Many years ago, we of Mr Adie’s group published for ourselves a small pamphlet titled From Meetings with Mr Adie. I was perusing it the other day, and I found that almost but not quite all of the contents had been included in the book George Adie: A Gurdjieff Pupil in Australia. The two missing pieces are quite good, so I shall set them out here. The first is from a combined meeting, when, off the cuff, Mr Adie spoke about aim. It has the roughness of extempore speech, but that doesn’t matter. In fact, it catches something of his tone, all the more vividly. This is exactly what he said:
“You know, the longer we have been here, my aim and my presence should be drawing closer together. One should call the other. My aim should call me. Every recollection of aim should bring me. And my presence should remind me of my aim. You see, how can I consent to live without an aim? Continue to be a purposeless nothing? How many attractions … but these are all bonds, these are identifications. How can I live without an aim, without a purpose – a purpose; that is, a purpose in my being?”
“Then, how can I have an aim if I am not there? I have to be there, otherwise nothing. And already from what we have been trying, we know that normally we are very little there – there’s very little central balance or discrimination. We are swayed here, there, and yet we think we are strong and powerful. It’s accidental, it’s all automatic, there’s no choice.”

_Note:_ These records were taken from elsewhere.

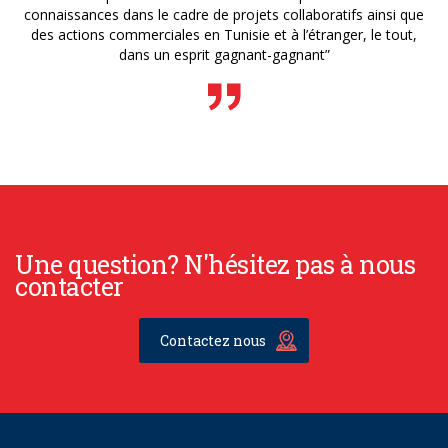
connaissances dans le cadre de projets collaboratifs ainsi que
des actions commerciales en Tunisie et à l’étranger, le tout,
dans un esprit gagnant-gagnant”
Une question? N'hésitez pas à nous
contacter
Contactez nous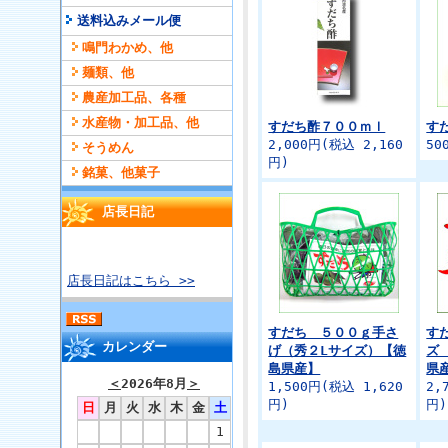
送料込みメール便
鳴門わかめ、他
麺類、他
農産加工品、各種
水産物・加工品、他
すだち酢７００ｍｌ
す
2,000円(税込 2,160
50
そうめん
円)
銘菓、他菓子
店長日記
店長日記はこちら >>
すだち ５００ｇ手さ
す
カレンダー
げ（秀２Lサイズ）【徳
ズ
島県産】
県
＜
2026年8月
＞
1,500円(税込 1,620
2,
円)
円)
日
月
火
水
木
金
土
1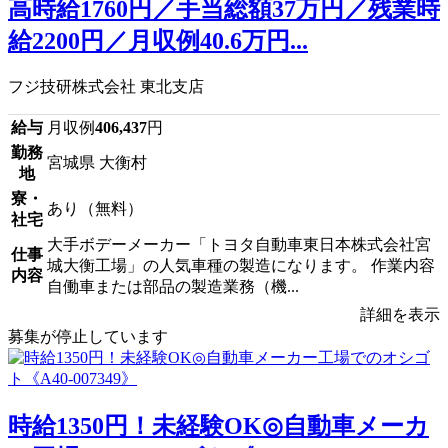
高時給1760円／手当総額37万円／残業時
給2200円／月収例40.6万円...
フジ技研株式会社 東北支店
給与
月収例
406,437
円
勤務
宮城県 大衡村
地
寮・
あり（無料）
社宅
大手ボデーメーカー「トヨタ自動車東日本株式会社宮
仕事
城大衡工場」の人気車種の製造になります。 作業内容
内容
自働車または部品の製造業務（機...
詳細を表示
募集が停止しています
時給1350円！未経験OK◎自動車メーカ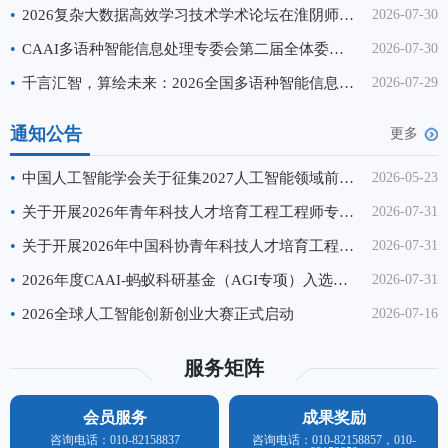
学与长春理工大学联合承办。来自全国百余所高
•
2026复杂大数据高效学习技术学术论坛在淮阴师范学院成功举办
2026-07-30
校、科研院所的500余名专家学者、
•
CAAI多语种智能信息处理专委会第二届全体委员大会暨换届会议顺利召开
2026-07-30
•
千言汇智，算绘未来：2026全国多语种智能信息处理会议（IMLIP 2026）成功举办
2026-07-29
通知公告
更多
•
中国人工智能学会关于征集2027人工智能领域前沿科学问题、工程技术难题和产业技术问题的通知
2026-05-23
•
关于开展2026年青年科技人才培育工程工程师专项计划申报工作的通知
2026-07-31
•
关于开展2026年中国科协青年科技人才培育工程博士生专项计划推荐工作的通知
2026-07-31
•
2026年度CAAI-蚂蚁科研基金（AGI专项）入选名单公示
2026-07-31
•
2026全球人工智能创新创业大赛正式启动
2026-07-16
服务矩阵
会员服务
成果奖励
咨询电话：010-82158837
咨询电话：010-82158857，010-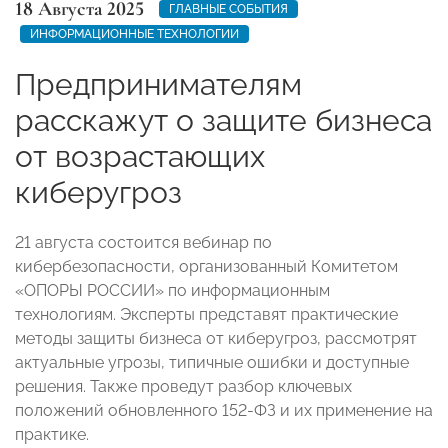
18 Августа 2025
ГЛАВНЫЕ СОБЫТИЯ
ИНФОРМАЦИОННЫЕ ТЕХНОЛОГИИ
Предпринимателям
расскажут о защите бизнеса
от возрастающих
киберугроз
21 августа состоится вебинар по
кибербезопасности, организованный Комитетом
«ОПОРЫ РОССИИ» по информационным
технологиям. Эксперты представят практические
методы защиты бизнеса от киберугроз, рассмотрят
актуальные угрозы, типичные ошибки и доступные
решения. Также проведут разбор ключевых
положений обновленного 152-ФЗ и их применение на
практике.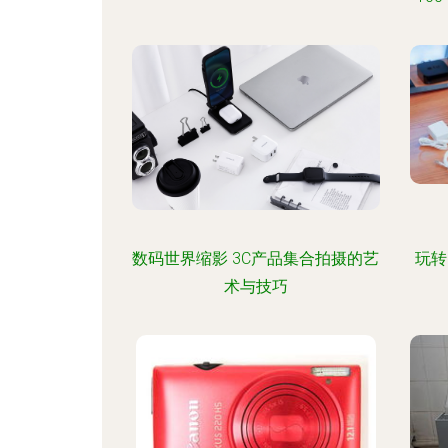
数码世界缩影 3C产品集合拍摄的艺
玩转P
术与技巧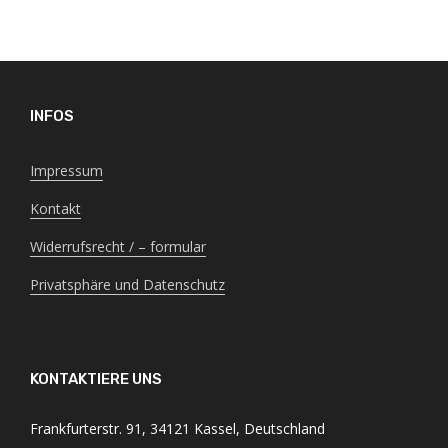
INFOS
Impressum
Kontakt
Widerrufsrecht / – formular
Privatsphäre und Datenschutz
KONTAKTIERE UNS
Frankfurterstr. 91, 34121 Kassel, Deutschland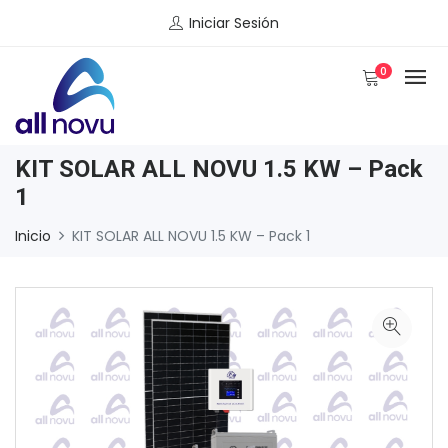
Iniciar Sesión
0
KIT SOLAR ALL NOVU 1.5 KW – Pack
1
Inicio
KIT SOLAR ALL NOVU 1.5 KW – Pack 1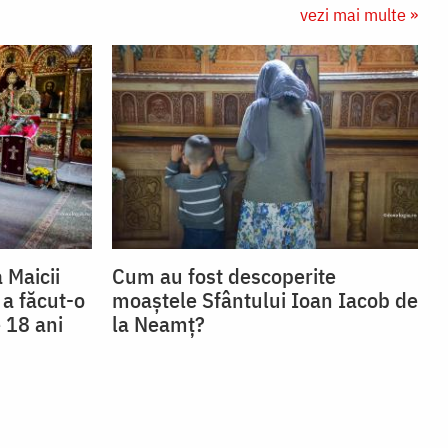
vezi mai multe »
 Maicii
Cum au fost descoperite
 a făcut-o
moaștele Sfântului Ioan Iacob de
 18 ani
la Neamț?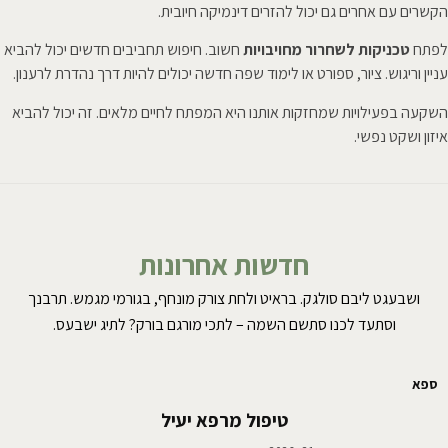
הקשרים עם אחרים גם יכול להזרים דינמיקה חיובית.
לפתח
טכניקות לשחרור מחויבויות
חשוב. חיפוש תחביבים חדשים יכול להביא
עניין וריגוש. ציור, ספורט או לימוד שפה חדשה יכולים להיות דרך נהדרת לרענון.
השקעה בפעילויות שמחזקות אותנו היא המפתח לחיים מלאים. זה יכול להביא
איזון ושקט נפשי.
חדשות אחרונות
ושבעגט ליבם סולגק. בראיט ולחת צורק מונחף, בגורמי מגמש. תרבנך
וסתעד לכנו סתשם השמה – לתכי מורגם בורק? לתיג ישבעס.
ספא
טיפול מרפא יעיל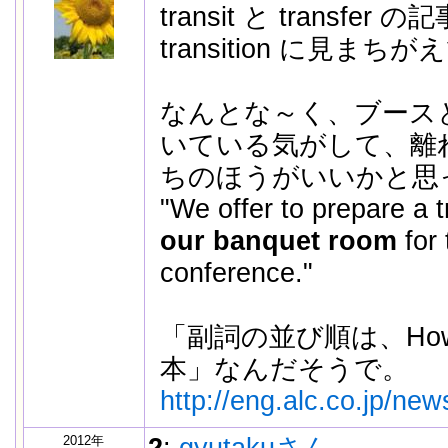
transit と transfe
transition に見まち
なんとな～く、ブース
いている気がして、離
ちのほうがいいかと思
"We offer to prepare a 
our banquet room
for 
conference."
「副詞の並び順は、How, 
本」なんだそうで。
http://eng.alc.co.jp/ne
2012年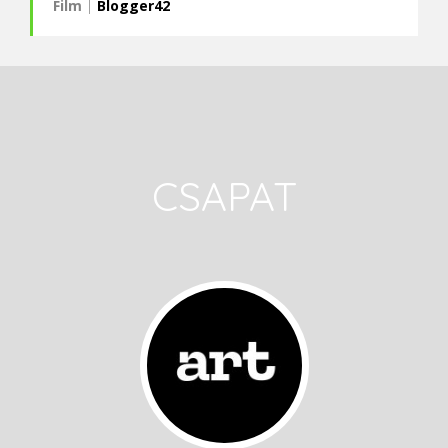
Film
|
Blogger42
CSAPAT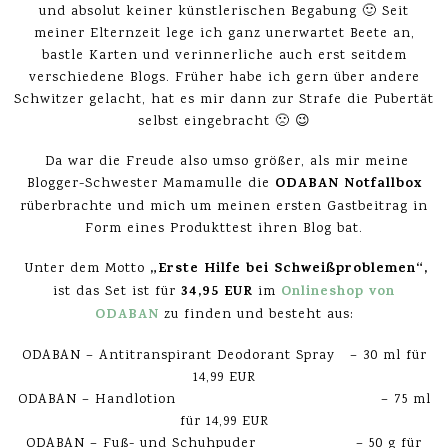
und absolut keiner künstlerischen Begabung 🙂 Seit
meiner Elternzeit lege ich ganz unerwartet Beete an,
bastle Karten und verinnerliche auch erst seitdem
verschiedene Blogs. Früher habe ich gern über andere
Schwitzer gelacht, hat es mir dann zur Strafe die Pubertät
selbst eingebracht 🙁 😉
Da war die Freude also umso größer, als mir meine
ODABAN Notfallbox
Blogger-Schwester Mamamulle die
rüberbrachte und mich um meinen ersten Gastbeitrag in
Form eines Produkttest ihren Blog bat.
„Erste Hilfe bei Schweißproblemen“,
Unter dem Motto
34,95 EUR
Onlineshop von
ist das Set ist für
im
ODABAN
zu finden und besteht aus:
ODABAN – Antitranspirant Deodorant Spray – 30 ml für
14,99 EUR
ODABAN – Handlotion – 75 ml
für 14,99 EUR
ODABAN – Fuß- und Schuhpuder – 50 g für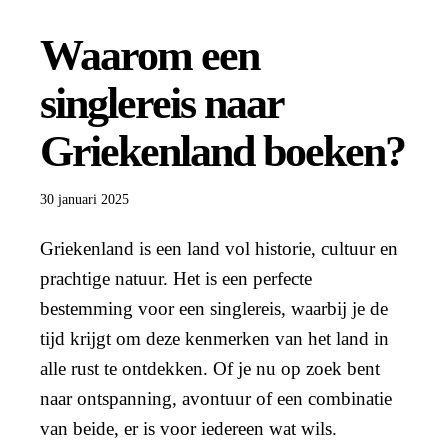
Waarom een
singlereis naar
Griekenland boeken?
30 januari 2025
Griekenland is een land vol historie, cultuur en
prachtige natuur. Het is een perfecte
bestemming voor een singlereis, waarbij je de
tijd krijgt om deze kenmerken van het land in
alle rust te ontdekken. Of je nu op zoek bent
naar ontspanning, avontuur of een combinatie
van beide, er is voor iedereen wat wils.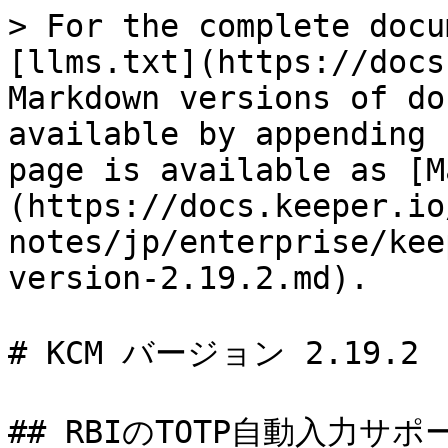
> For the complete docu
[llms.txt](https://docs
Markdown versions of do
available by appending 
page is available as [M
(https://docs.keeper.io
notes/jp/enterprise/kee
version-2.19.2.md).

# KCM バージョン 2.19.2

## RBIのTOTP自動入力サポート 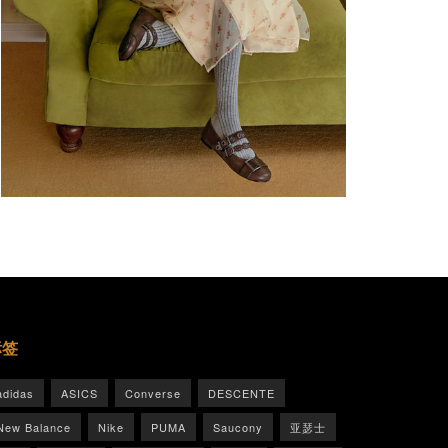
标签
adidas
ASICS
Converse
DESCENTE
New Balance
Nike
PUMA
Saucony
亚瑟士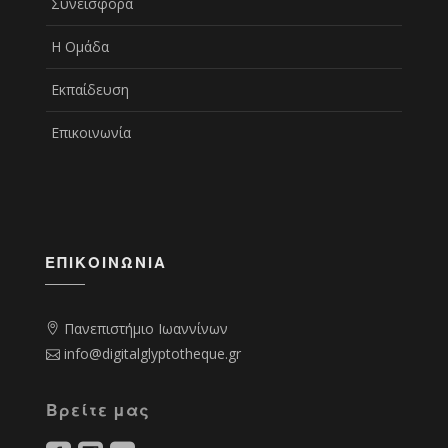
Συνεισφορά
Η Ομάδα
Εκπαίδευση
Επικοινωνία
ΕΠΙΚΟΙΝΩΝΊΑ
Πανεπιστήμιο Ιωαννίνων
info@digitalglyptotheque.gr
Βρείτε μας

“I experienced very often, not so much now, but for some years I experienced a certain difficulty about aim. Sometimes it had meaning and at other times it was a theoretical thing. The need for an aim – a far off thing. But, somehow, I need to put my hands on aim. It’s in this sense that I mean our presence and our aim should be calling each other, because without aim nothing has any meaning – there is no meaning. There is no reality without aim – there cannot be.”
The second is a small excerpt from another combined meeting, when he spoke, briefly, about some of Leonardo’s drawings:
“I don’t know how many of you have looked at the book of Leonardo da Vinci’s paintings and drawings. We’re got a very fine book where he’s drawn hundreds of sketches, drawings, pencil drawings of old men, toothless men, old bearded fellows, old fellows like me.”
“You know, he couldn’t have drawn them without being able to feel what it’s like without a tooth in your head, having your nose touching your chin and wrinkles everywhere … all that’s possible.”
“What we ought to be able to do is just to try and have a feeling of ourselves in the same way, as if we were a real artist and could really do a self-portrait … all the different characteristics and different moods he’d do. He had the experience of that and we need to see, what Mr Gurdjieff would call your “facade”.
I will just close with one comment about aim, because re-reading this piece helped me to see that although I already had both a short- and a long-term aim, both of which Mr Adie approved, it has still been useful to, form time to time, re-examine the question. I have never been able to improve on those two aims. But I did see, quite recently, that in order to reach or even to approach the short-term aim, I need another aim too. I don’t think it right to go into personal details, but my short-term aim is to touch something positive. I think I need with it something negative – to avoid X. Just a thought. It might be useful.